◆ **What to do**: Below are entries with pictures in them. Output exactly the lines starting at the line with "(Φωτογραφικό Υλικό)" and ending at the line with "0933 503 117 (CSKH)", both included, but not the pictures.

[Dataset entries]
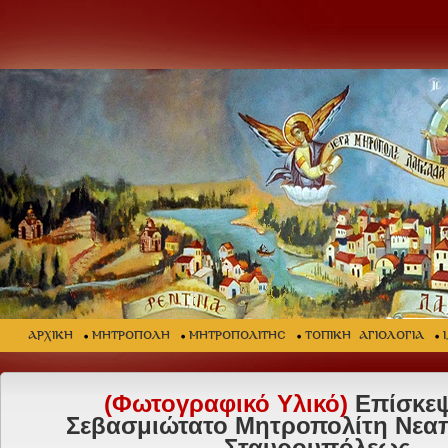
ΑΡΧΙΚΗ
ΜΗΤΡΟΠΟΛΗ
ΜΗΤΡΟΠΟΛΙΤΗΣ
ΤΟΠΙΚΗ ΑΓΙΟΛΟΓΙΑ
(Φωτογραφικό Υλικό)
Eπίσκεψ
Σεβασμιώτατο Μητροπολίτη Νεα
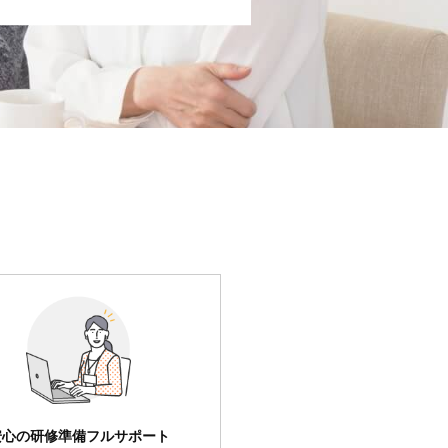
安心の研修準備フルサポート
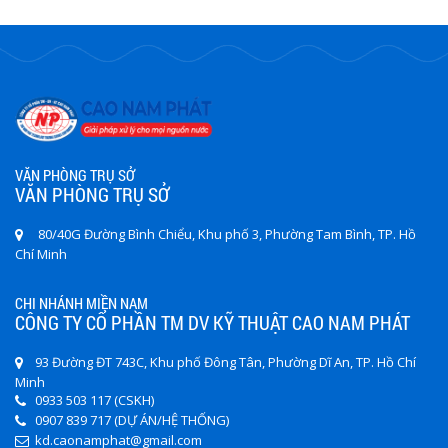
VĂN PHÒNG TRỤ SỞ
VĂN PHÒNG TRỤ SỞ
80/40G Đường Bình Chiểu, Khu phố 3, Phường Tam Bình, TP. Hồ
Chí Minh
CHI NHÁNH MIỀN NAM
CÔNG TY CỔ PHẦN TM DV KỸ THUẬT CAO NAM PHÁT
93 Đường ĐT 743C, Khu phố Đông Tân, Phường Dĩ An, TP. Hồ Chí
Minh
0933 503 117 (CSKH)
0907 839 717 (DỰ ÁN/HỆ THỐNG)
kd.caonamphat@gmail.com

---

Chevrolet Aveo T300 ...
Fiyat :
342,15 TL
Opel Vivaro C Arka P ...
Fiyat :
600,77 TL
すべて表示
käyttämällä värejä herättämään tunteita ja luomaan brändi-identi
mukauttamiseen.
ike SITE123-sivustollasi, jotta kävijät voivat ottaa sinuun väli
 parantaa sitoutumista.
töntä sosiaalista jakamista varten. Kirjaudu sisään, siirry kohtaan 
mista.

◆ **Task solution**:
(Φωτογραφικό Υλικό)
Eπίσκεψ
Σεβασμιώτατο Μητροπολίτη Νεα
安心の研修準備フルサポート
VĂN PHÒNG TRỤ SỞ
VĂN PHÒNG TRỤ SỞ
80/40G Đường Bình Chiểu, Khu phố 3, Phường Tam Bình, TP. Hồ
Chí Minh
CHI NHÁNH MIỀN NAM
CÔNG TY CỔ PHẦN TM DV KỸ THUẬT CAO NAM PHÁT
93 Đường ĐT 743C, Khu phố Đông Tân, Phường Dĩ An, TP. Hồ Chí
Minh
0933 503 117 (CSKH)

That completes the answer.